Note: the monospaced text in this section are commands which have to be executed in a terminal.

  • for Linux/Mac: The terminal is simply the system shell. The "#" at the start of the line indicates that root privileges are required (so log in as root via su, or use sudo if this is configured suitably), whereas the commands starting with "$" can be executed as a normal user.
  • for Windows: Type the commands into the Conda terminal which is part of the Miniconda installation (see below).
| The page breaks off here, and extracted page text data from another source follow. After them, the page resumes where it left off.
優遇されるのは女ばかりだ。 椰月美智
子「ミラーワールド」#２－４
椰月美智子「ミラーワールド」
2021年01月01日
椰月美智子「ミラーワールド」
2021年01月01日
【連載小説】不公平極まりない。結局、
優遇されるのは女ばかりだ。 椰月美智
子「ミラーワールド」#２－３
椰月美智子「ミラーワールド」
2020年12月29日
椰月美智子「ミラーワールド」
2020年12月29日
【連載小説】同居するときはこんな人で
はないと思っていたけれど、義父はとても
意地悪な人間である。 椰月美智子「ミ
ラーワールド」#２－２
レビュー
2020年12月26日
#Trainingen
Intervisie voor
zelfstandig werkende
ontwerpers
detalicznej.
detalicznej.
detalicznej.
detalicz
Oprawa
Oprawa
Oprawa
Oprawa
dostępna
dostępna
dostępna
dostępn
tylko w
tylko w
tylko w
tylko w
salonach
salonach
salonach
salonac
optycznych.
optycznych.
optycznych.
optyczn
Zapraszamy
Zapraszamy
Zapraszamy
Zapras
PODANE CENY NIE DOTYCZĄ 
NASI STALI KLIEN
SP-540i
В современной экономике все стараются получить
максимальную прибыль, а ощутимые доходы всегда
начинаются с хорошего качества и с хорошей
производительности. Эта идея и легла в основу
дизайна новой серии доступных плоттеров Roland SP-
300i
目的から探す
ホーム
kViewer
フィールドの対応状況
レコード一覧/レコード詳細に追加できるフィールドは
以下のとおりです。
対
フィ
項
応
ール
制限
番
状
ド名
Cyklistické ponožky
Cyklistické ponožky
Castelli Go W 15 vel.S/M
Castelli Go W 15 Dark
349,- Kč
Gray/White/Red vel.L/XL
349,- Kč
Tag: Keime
Installing Python, Theano, Keras, Matplotlib and Jupyter

In the following, we show how to install these packages on the three common operating systems. There might be alternative ways to do so; if you prefer another one that works for you, this is also fine, of course.

  • Linux
    • Debian/Mint/Ubuntu/...
      1. # apt-get install python3 python3-dev python3-matplotlib python3-nose python3-numpy python3-pip
      2. # pip3 install jupyter keras Theano
    • openSUSE
      1. # zypper in python3 python3-devel python3-jupyter_notebook python3-matplotlib python3-nose python3-numpy-devel
      2. # pip3 install Theano keras
  • Mac
    1. Download and install the Anaconda collection (make sure to select Python 3.x, the green button).
    2. # conda install jupyter Theano
    3. # pip install keras
  • Windows
    1. Download and install the Miniconda collection (make sure to select Python 3.x, the upper row).
    2. Create a Conda environment with
      conda create --name neuralnets python=3.5
      (note that keras does not run on python 3.6 yet) and activate it via
      activate neuralnets.
    3. conda install jupyter h5py hdf5 libpython m2w64-toolchain matplotlib mkl-service nose nose-parameterized numpy scipy sphinx theano yaml
    4. pip install keras

Configuration: tell Keras to use the Theano backend

  • Linux/Mac:
    1. $ python3 -c "import keras"
      This command will probably fail as it tries to load TensorFlow, but this is OK. Its purpose is to initialize a .keras folder in your home directory
    2. edit file ".keras/keras.json" in your home directory: replace "tensorflow" with "theano"
  • Windows: Sorry, we still have to figure out how it works for Windows.

Minimal examples

After the previous steps, the following scripts should work for you (download the scripts, rename the file extension from ".txt" to ".py", and execute via $ python3 <script.py>, e.g. $ python3 theano_minimal.py):

Minimal example for Theano

TODO: minimal example for keras

Minimal example for Matplotlib

In addition, you should be able to start a Jupyter notebook via $ jupyter notebook.